**INSTRUCTIONS FOR THE TASK:** Omit the pictures and reproduce the rest of the listing exactly.

**RECORDS SHOWN:**
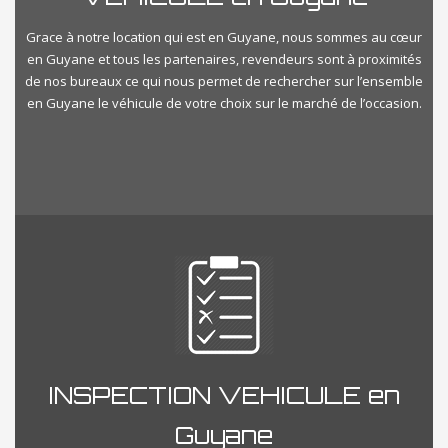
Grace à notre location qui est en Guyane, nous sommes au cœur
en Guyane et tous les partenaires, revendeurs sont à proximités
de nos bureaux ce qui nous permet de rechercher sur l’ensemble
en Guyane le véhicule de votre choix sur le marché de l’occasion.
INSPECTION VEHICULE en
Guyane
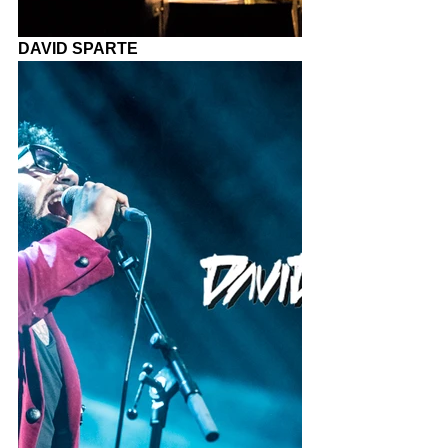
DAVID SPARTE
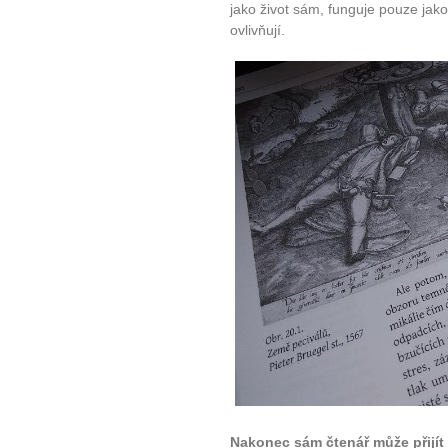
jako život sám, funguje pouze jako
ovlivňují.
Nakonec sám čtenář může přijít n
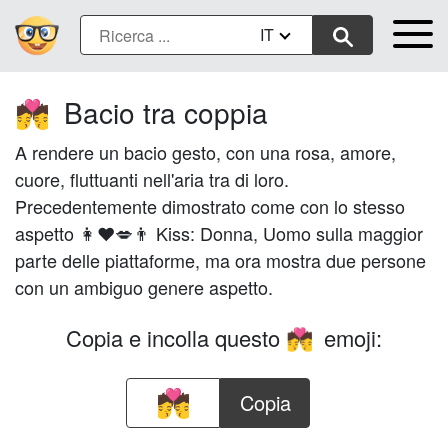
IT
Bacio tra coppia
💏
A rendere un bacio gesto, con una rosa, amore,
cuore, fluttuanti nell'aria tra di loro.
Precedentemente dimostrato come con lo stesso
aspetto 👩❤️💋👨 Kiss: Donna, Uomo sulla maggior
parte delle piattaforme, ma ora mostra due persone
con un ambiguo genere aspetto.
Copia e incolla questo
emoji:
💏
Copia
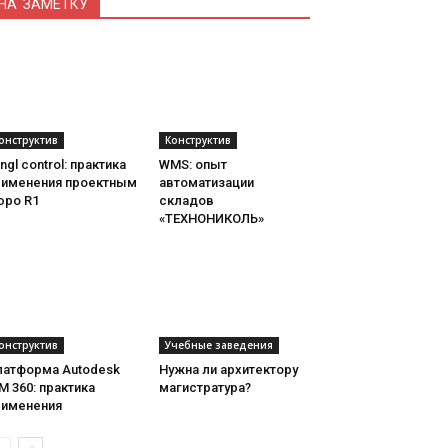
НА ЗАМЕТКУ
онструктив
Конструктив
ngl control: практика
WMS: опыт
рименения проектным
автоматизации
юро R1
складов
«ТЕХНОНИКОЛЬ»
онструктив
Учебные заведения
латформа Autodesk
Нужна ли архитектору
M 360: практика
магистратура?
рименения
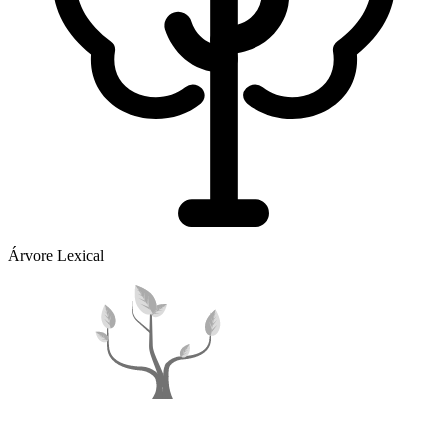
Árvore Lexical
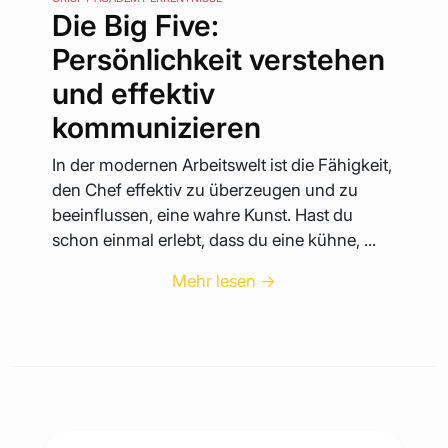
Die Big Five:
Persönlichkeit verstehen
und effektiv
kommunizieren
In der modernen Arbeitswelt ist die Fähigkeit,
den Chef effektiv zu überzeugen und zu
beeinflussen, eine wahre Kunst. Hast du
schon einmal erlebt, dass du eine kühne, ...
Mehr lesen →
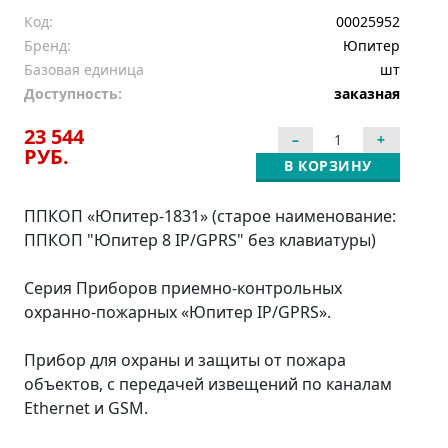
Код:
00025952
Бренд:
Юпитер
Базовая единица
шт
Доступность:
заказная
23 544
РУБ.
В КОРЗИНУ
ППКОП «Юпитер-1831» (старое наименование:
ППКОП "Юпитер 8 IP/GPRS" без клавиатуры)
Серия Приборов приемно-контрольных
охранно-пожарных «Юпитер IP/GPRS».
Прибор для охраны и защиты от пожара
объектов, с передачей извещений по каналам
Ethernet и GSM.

**RESPONSE AREA:**
Grace à notre location qui est en Guyane, nous sommes au cœur
en Guyane et tous les partenaires, revendeurs sont à proximités
de nos bureaux ce qui nous permet de rechercher sur l’ensemble
en Guyane le véhicule de votre choix sur le marché de l’occasion.
INSPECTION VEHICULE en
Guyane
DAVID SPARTE
jako život sám, funguje pouze jako
ovlivňují.
Nakonec sám čtenář může přijít n
IT
Bacio tra coppia
💏
A rendere un bacio gesto, con una rosa, amore,
cuore, fluttuanti nell'aria tra di loro.
Precedentemente dimostrato come con lo stesso
aspetto 👩❤️💋👨 Kiss: Donna, Uomo sulla maggior
parte delle piattaforme, ma ora mostra due persone
con un ambiguo genere aspetto.
Copia e incolla questo
emoji:
💏
Copia
НА ЗАМЕТКУ
онструктив
Конструктив
ngl control: практика
WMS: опыт
рименения проектным
автоматизации
юро R1
складов
«ТЕХНОНИКОЛЬ»
онструктив
Учебные заведения
латформа Autodesk
Нужна ли архитектору
M 360: практика
магистратура?
рименения
Árvore Lexical
Die Big Five:
Persönlichkeit verstehen
und effektiv
kommunizieren
In der modernen Arbeitswelt ist die Fähigkeit,
den Chef effektiv zu überzeugen und zu
beeinflussen, eine wahre Kunst. Hast du
schon einmal erlebt, dass du eine kühne, ...
Mehr lesen →
Код:
00025952
Бренд:
Юпитер
Базовая единица
шт
Доступность:
заказная
23 544
РУБ.
В КОРЗИНУ
ППКОП «Юпитер-1831» (старое наименование:
ППКОП "Юпитер 8 IP/GPRS" без клавиатуры)
Серия Приборов приемно-контрольных
охранно-пожарных «Юпитер IP/GPRS».
Прибор для охраны и защиты от пожара
объектов, с передачей извещений по каналам
Ethernet и GSM.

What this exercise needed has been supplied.